The paper’s answer is that the GNN learns what to do with missing signal from training data. A row with a null FK simply has no edge in the REG. The GNN sees the absence structurally.
Maybe. What I need from an RDL implementation to trust that answer is logging: being able to see what the model is doing with those absent edges and validate it against my expectations. That inspection surface is the difference between trusting a new system and hoping it does what you think it does.
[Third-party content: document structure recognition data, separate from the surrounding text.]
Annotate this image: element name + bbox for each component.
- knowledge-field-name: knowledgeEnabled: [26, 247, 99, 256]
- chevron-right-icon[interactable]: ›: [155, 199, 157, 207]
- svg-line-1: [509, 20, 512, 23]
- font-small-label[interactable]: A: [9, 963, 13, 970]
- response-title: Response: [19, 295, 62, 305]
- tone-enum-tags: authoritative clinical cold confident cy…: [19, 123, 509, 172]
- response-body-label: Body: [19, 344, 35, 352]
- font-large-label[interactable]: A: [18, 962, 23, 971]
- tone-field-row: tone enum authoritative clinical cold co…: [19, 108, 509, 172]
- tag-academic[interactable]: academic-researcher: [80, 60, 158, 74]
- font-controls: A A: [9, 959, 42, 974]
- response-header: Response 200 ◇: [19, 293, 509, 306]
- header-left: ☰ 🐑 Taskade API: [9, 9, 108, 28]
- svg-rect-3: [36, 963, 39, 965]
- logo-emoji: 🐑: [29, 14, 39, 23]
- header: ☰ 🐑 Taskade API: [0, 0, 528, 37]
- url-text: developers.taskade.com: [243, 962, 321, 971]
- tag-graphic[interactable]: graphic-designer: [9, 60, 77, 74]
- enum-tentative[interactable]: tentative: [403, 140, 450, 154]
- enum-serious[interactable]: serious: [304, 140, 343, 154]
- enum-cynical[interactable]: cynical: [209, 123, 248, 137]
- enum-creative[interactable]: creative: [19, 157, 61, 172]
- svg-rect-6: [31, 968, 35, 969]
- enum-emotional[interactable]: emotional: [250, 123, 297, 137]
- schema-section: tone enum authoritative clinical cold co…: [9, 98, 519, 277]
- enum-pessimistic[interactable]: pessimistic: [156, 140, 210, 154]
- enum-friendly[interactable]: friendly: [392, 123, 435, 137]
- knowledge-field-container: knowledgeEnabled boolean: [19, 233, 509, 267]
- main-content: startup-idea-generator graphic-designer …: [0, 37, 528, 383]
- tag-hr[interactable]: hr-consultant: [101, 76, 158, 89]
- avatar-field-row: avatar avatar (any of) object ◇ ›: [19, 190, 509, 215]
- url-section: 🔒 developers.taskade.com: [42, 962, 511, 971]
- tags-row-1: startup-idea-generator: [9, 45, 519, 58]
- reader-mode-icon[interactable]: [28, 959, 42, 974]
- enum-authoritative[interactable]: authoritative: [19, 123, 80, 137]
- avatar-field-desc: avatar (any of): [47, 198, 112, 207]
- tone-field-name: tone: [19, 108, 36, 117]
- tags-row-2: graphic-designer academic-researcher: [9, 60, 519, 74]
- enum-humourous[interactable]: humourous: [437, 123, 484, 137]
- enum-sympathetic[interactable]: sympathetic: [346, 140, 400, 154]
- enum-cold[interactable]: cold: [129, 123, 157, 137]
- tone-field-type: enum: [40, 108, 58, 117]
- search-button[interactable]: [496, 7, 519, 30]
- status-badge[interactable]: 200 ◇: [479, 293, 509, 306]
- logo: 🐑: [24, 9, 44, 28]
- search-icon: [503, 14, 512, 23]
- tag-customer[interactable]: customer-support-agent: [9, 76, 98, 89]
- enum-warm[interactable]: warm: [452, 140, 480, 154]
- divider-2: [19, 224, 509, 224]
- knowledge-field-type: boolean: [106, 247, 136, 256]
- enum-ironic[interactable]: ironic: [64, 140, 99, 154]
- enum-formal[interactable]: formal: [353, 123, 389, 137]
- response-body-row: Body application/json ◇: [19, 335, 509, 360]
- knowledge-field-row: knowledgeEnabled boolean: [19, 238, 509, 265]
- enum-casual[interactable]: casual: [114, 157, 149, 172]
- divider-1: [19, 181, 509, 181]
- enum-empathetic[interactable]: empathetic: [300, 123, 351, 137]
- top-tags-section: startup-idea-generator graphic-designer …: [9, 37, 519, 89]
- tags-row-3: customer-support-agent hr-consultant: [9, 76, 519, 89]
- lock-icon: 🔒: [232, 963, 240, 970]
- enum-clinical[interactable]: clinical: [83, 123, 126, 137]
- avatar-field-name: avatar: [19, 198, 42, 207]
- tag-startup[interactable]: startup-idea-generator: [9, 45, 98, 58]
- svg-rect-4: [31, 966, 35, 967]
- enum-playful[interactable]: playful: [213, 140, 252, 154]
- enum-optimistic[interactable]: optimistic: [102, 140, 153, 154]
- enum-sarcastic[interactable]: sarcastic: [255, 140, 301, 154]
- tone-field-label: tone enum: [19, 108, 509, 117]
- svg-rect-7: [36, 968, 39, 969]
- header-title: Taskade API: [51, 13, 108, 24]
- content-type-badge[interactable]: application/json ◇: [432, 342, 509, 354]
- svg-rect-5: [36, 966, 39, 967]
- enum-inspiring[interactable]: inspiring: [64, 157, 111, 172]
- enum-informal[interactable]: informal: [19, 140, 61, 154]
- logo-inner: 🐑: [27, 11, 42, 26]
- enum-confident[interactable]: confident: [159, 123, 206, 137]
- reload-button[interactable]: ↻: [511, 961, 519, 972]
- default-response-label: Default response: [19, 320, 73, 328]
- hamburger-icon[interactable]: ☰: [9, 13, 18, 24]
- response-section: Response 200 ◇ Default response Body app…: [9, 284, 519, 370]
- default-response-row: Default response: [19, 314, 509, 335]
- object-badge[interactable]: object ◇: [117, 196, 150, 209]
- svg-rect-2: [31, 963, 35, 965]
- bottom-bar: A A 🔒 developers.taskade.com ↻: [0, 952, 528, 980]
The paper does not prescribe how to handle dimension table rows that lack timestamps. The framework assumes FK declarations are correct and complete. Neither of these is consistently true in production databases I have worked with. These are not fatal objections to the approach. They are the things I want to watch as I start to explore more papers in this space.
What comes next
The questions this paper left open are the questions the series exists to track.
The most practically important: does RDL beat XGBoost plus a well-configured automated feature engineering pipeline under fair conditions? Not “manual SQL from scratch” as the paper implies, but a real baseline where a skilled data scientist uses Featuretools-style tooling with domain knowledge.
The open question I keep coming back to is the one the paper does not address at all: how does RDL behave when the schema is messy? Nullable FKs, undocumented relationships, denormalized tables where FK logic lives in application code rather than database constraints. Every production database I have worked with has at least some of this.
The Relational Entity Graph, the schema graph, the training table, the temporal neighborhood, the temporal leakage problem are the words I’m adding to my lexicon.